Re: [syzbot] [rdma?] INFO: trying to register non-static key in skb_dequeue (2)

From: Zhu Yanjun
Date: Tue May 23 2023 - 02:05:12 EST


On Tue, May 23, 2023 at 1:56 PM Guoqing Jiang <guoqing.jiang@xxxxxxxxx> wrote:
>
>
>
> On 5/23/23 13:52, Zhu Yanjun wrote:
> > On Tue, May 23, 2023 at 1:44 PM Guoqing Jiang <guoqing.jiang@xxxxxxxxx> wrote:
> >>
> >>
> >> On 5/23/23 13:18, Zhu Yanjun wrote:
> >>> On Tue, May 23, 2023 at 1:08 PM Zhu Yanjun <zyjzyj2000@xxxxxxxxx> wrote:
> >>>> On Tue, May 23, 2023 at 12:29 PM Zhu Yanjun <zyjzyj2000@xxxxxxxxx> wrote:
> >>>>> On Tue, May 23, 2023 at 12:10 PM Guoqing Jiang <guoqing.jiang@xxxxxxxxx> wrote:
> >>>>>>
> >>>>>> On 5/23/23 12:02, Zhu Yanjun wrote:
> >>>>>>> On Tue, May 23, 2023 at 11:47 AM Zhu Yanjun <zyjzyj2000@xxxxxxxxx> wrote:
> >>>>>>>> On Tue, May 23, 2023 at 10:26 AM Guoqing Jiang <guoqing.jiang@xxxxxxxxx> wrote:
> >>>>>>>>> On 5/23/23 10:13, syzbot wrote:
> >>>>>>>>>> Hello,
> >>>>>>>>>>
> >>>>>>>>>> syzbot tried to test the proposed patch but the build/boot failed:
> >>>>>>>>>>
> >>>>>>>>>> failed to apply patch:
> >>>>>>>>>> checking file drivers/infiniband/sw/rxe/rxe_qp.c
> >>>>>>>>>> patch: **** unexpected end of file in patch
> >>>>>>>> This is not the root cause. The fix is not good.

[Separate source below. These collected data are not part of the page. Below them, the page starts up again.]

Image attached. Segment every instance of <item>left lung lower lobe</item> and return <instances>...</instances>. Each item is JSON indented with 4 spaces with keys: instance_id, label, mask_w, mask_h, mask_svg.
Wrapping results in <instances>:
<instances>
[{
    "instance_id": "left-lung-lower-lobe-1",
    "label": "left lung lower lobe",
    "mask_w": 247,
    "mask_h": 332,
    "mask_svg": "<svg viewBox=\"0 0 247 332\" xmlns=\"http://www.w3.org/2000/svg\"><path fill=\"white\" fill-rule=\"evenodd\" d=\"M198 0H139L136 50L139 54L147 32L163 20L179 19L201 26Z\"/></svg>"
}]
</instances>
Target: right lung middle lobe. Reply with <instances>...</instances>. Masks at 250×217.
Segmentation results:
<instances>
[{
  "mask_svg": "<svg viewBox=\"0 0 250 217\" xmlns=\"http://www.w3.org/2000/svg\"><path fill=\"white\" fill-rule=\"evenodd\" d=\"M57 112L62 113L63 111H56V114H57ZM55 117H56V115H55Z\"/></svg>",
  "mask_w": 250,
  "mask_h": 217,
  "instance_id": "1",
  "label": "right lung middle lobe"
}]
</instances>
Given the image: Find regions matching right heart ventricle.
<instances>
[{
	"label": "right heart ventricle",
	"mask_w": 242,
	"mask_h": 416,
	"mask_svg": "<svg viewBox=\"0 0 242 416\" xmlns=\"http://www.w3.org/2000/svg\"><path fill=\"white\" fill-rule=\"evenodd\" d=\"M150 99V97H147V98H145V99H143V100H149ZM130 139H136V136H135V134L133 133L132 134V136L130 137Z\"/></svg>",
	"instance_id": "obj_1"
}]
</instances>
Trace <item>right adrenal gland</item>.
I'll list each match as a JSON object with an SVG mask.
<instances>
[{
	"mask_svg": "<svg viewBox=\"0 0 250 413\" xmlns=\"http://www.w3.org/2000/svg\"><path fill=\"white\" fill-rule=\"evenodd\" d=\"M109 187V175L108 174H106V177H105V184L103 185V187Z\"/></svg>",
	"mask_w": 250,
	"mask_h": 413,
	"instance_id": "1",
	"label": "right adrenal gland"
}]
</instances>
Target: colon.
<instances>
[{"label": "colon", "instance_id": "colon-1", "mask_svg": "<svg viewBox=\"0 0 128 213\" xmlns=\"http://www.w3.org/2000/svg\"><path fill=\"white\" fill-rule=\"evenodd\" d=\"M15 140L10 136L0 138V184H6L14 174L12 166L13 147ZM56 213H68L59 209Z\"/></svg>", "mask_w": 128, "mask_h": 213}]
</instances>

> >>>>>>> This problem is about "INFO: trying to register non-static key. The
> >>>>>>> code is fine but needs lockdep annotation, or maybe"

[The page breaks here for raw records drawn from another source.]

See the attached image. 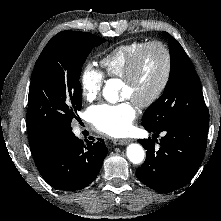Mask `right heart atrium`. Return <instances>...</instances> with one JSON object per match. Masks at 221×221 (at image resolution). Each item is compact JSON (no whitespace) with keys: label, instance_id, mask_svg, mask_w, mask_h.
Instances as JSON below:
<instances>
[{"label":"right heart atrium","instance_id":"obj_1","mask_svg":"<svg viewBox=\"0 0 221 221\" xmlns=\"http://www.w3.org/2000/svg\"><path fill=\"white\" fill-rule=\"evenodd\" d=\"M104 78L103 72L95 68L91 63H87L83 67L80 75V89L82 97L86 101L92 102L99 97Z\"/></svg>","mask_w":221,"mask_h":221}]
</instances>
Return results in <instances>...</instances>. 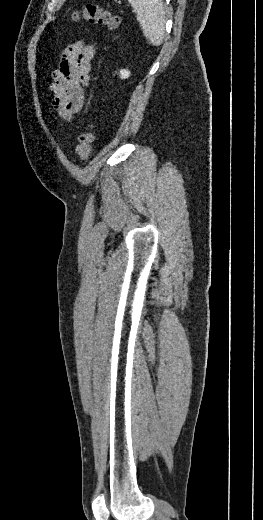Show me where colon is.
<instances>
[{
	"label": "colon",
	"instance_id": "5ec220e1",
	"mask_svg": "<svg viewBox=\"0 0 263 520\" xmlns=\"http://www.w3.org/2000/svg\"><path fill=\"white\" fill-rule=\"evenodd\" d=\"M69 19L74 22L84 19L91 24L100 25L110 32L118 31L121 24L120 16L112 14L101 6L92 3L86 4L82 9L73 10L70 13ZM93 139L91 125H86L79 134L78 145L76 147V154L79 161L83 162L90 157Z\"/></svg>",
	"mask_w": 263,
	"mask_h": 520
}]
</instances>
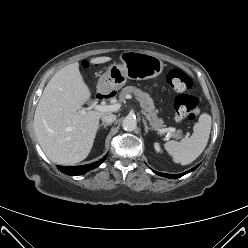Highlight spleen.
<instances>
[{
  "label": "spleen",
  "instance_id": "1",
  "mask_svg": "<svg viewBox=\"0 0 248 248\" xmlns=\"http://www.w3.org/2000/svg\"><path fill=\"white\" fill-rule=\"evenodd\" d=\"M211 116L202 113L193 127L194 133L189 138L178 141H168L164 144L166 151L175 163L187 165L202 154L209 140L211 132Z\"/></svg>",
  "mask_w": 248,
  "mask_h": 248
}]
</instances>
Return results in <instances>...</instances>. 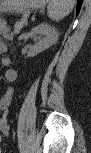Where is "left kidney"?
<instances>
[{
    "label": "left kidney",
    "mask_w": 91,
    "mask_h": 153,
    "mask_svg": "<svg viewBox=\"0 0 91 153\" xmlns=\"http://www.w3.org/2000/svg\"><path fill=\"white\" fill-rule=\"evenodd\" d=\"M32 33L36 35H40L38 38L37 43L30 48L28 51V56L33 57L40 52L48 49L50 46H52L58 39V33L56 29L47 23L40 24L36 26Z\"/></svg>",
    "instance_id": "left-kidney-1"
}]
</instances>
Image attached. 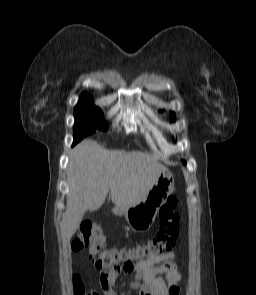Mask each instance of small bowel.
Segmentation results:
<instances>
[{
    "label": "small bowel",
    "mask_w": 256,
    "mask_h": 295,
    "mask_svg": "<svg viewBox=\"0 0 256 295\" xmlns=\"http://www.w3.org/2000/svg\"><path fill=\"white\" fill-rule=\"evenodd\" d=\"M174 258L175 253L171 252L157 259L139 262L125 270L135 274L131 288L137 290L138 295H178L181 274ZM123 270L117 267L100 271L99 285L104 295H121L116 280ZM91 293L99 295L96 291Z\"/></svg>",
    "instance_id": "c3829d8e"
}]
</instances>
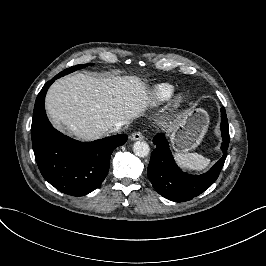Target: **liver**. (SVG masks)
Wrapping results in <instances>:
<instances>
[{"label":"liver","mask_w":266,"mask_h":266,"mask_svg":"<svg viewBox=\"0 0 266 266\" xmlns=\"http://www.w3.org/2000/svg\"><path fill=\"white\" fill-rule=\"evenodd\" d=\"M147 99L143 86L129 77L99 79L77 74L56 81L46 96L52 122L83 139L106 135L137 116Z\"/></svg>","instance_id":"6515ba94"}]
</instances>
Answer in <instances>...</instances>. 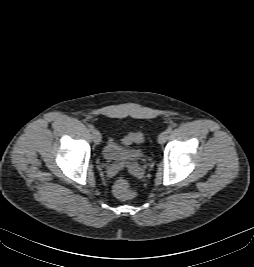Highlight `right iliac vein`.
Instances as JSON below:
<instances>
[{"instance_id": "right-iliac-vein-1", "label": "right iliac vein", "mask_w": 254, "mask_h": 267, "mask_svg": "<svg viewBox=\"0 0 254 267\" xmlns=\"http://www.w3.org/2000/svg\"><path fill=\"white\" fill-rule=\"evenodd\" d=\"M93 141L95 144H99L101 142V134L98 130L94 129L92 131Z\"/></svg>"}]
</instances>
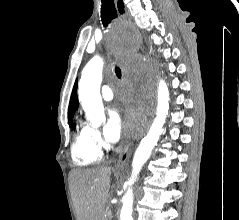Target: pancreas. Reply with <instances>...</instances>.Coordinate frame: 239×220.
I'll use <instances>...</instances> for the list:
<instances>
[{
	"label": "pancreas",
	"mask_w": 239,
	"mask_h": 220,
	"mask_svg": "<svg viewBox=\"0 0 239 220\" xmlns=\"http://www.w3.org/2000/svg\"><path fill=\"white\" fill-rule=\"evenodd\" d=\"M110 215H111L110 209H109V207H107V208L103 211L102 220H109Z\"/></svg>",
	"instance_id": "pancreas-1"
}]
</instances>
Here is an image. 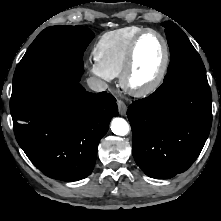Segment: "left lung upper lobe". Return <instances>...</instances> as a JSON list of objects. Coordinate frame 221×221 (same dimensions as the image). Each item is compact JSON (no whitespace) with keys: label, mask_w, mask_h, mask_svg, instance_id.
<instances>
[{"label":"left lung upper lobe","mask_w":221,"mask_h":221,"mask_svg":"<svg viewBox=\"0 0 221 221\" xmlns=\"http://www.w3.org/2000/svg\"><path fill=\"white\" fill-rule=\"evenodd\" d=\"M162 26L166 28L171 53V62L164 81L177 77L207 80L203 62L187 35L171 21L162 23Z\"/></svg>","instance_id":"left-lung-upper-lobe-1"}]
</instances>
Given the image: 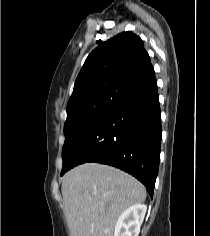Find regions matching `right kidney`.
I'll return each mask as SVG.
<instances>
[{"mask_svg": "<svg viewBox=\"0 0 210 236\" xmlns=\"http://www.w3.org/2000/svg\"><path fill=\"white\" fill-rule=\"evenodd\" d=\"M146 210V205L135 204L123 211L116 222L114 236H138Z\"/></svg>", "mask_w": 210, "mask_h": 236, "instance_id": "obj_1", "label": "right kidney"}]
</instances>
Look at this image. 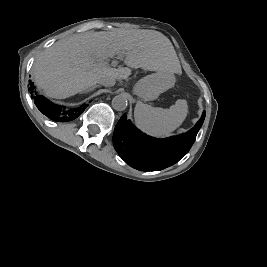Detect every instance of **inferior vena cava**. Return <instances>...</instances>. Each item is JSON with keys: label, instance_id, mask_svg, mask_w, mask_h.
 <instances>
[{"label": "inferior vena cava", "instance_id": "1", "mask_svg": "<svg viewBox=\"0 0 267 267\" xmlns=\"http://www.w3.org/2000/svg\"><path fill=\"white\" fill-rule=\"evenodd\" d=\"M115 79L114 78H110V77H102L98 80V83L103 85V86H114L115 85Z\"/></svg>", "mask_w": 267, "mask_h": 267}]
</instances>
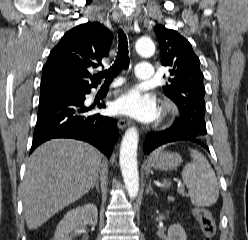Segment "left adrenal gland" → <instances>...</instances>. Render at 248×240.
Listing matches in <instances>:
<instances>
[{
	"label": "left adrenal gland",
	"instance_id": "obj_1",
	"mask_svg": "<svg viewBox=\"0 0 248 240\" xmlns=\"http://www.w3.org/2000/svg\"><path fill=\"white\" fill-rule=\"evenodd\" d=\"M148 193H152L157 197V194L153 191L152 187H151V182H149V184L146 187V194Z\"/></svg>",
	"mask_w": 248,
	"mask_h": 240
}]
</instances>
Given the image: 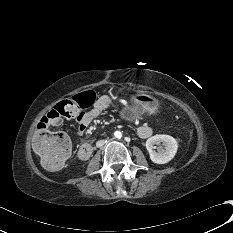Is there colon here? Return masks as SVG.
Returning a JSON list of instances; mask_svg holds the SVG:
<instances>
[{
  "instance_id": "5ec220e1",
  "label": "colon",
  "mask_w": 233,
  "mask_h": 233,
  "mask_svg": "<svg viewBox=\"0 0 233 233\" xmlns=\"http://www.w3.org/2000/svg\"><path fill=\"white\" fill-rule=\"evenodd\" d=\"M95 100L96 92L87 90L63 101L57 108L63 115L69 108L84 112L94 104ZM33 148L44 167L57 170L70 156L71 142L65 134L50 132L44 124L39 123L33 139Z\"/></svg>"
}]
</instances>
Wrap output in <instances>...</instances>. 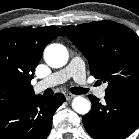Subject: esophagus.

> >>>>> This warning is from "lock is not initialized". This is a
> >>>>> use-before-initialized problem.
> >>>>> The correct fix is to initialize the lock that is complained before it is used.
> >>>>>
> >>>>> Zhu Yanjun
> >>>> Based on the call trace, the followings are the order of this call trace.
> >>>>
> >>>> 291 /* called by the create qp verb */
> >>>> 292 int rxe_qp_from_init(struct rxe_dev *rxe, struct rxe_qp *qp,
> >>>> struct rxe_pd *pd,
> >>>> 297 {
> >>>> ...
> >>>> 317 rxe_qp_init_misc(rxe, qp, init);
> >>>> ...
> >>>> 322
> >>>> 323 err = rxe_qp_init_resp(rxe, qp, init, udata, uresp);
> >>>> 324 if (err)
> >>>> 325 goto err2; <--- error
> >>>>
> >>>> ...
> >>>>
> >>>> 334 err2:
> >>>> 335 rxe_queue_cleanup(qp->sq.queue); <--- Goto here
> >>>> 336 qp->sq.queue = NULL;
> >>>>
> >>>> In rxe_qp_init_resp, the error occurs before skb_queue_head_init.
> >>>> So this call trace appeared.
> >>> 250 static int rxe_qp_init_resp(struct rxe_dev *rxe, struct rxe_qp *qp,
> >>> 254 {
> >>> ...
> >>> 264
> >>> 265 type = QUEUE_TYPE_FROM_CLIENT;
> >>> 266 qp->rq.queue = rxe_queue_init(rxe, &qp->rq.max_wr,
> >>> 267 wqe_size, type);
> >>> 268 if (!qp->rq.queue)
> >>> 269 return -ENOMEM; <---Error here
> >>> 270
> >>>
> >>> ...
> >>>
> >>> 282 skb_queue_head_init(&qp->resp_pkts); <-this is not called.
> >>> ...
> >>> This will make spin_lock of resp_pkts is used before initialized.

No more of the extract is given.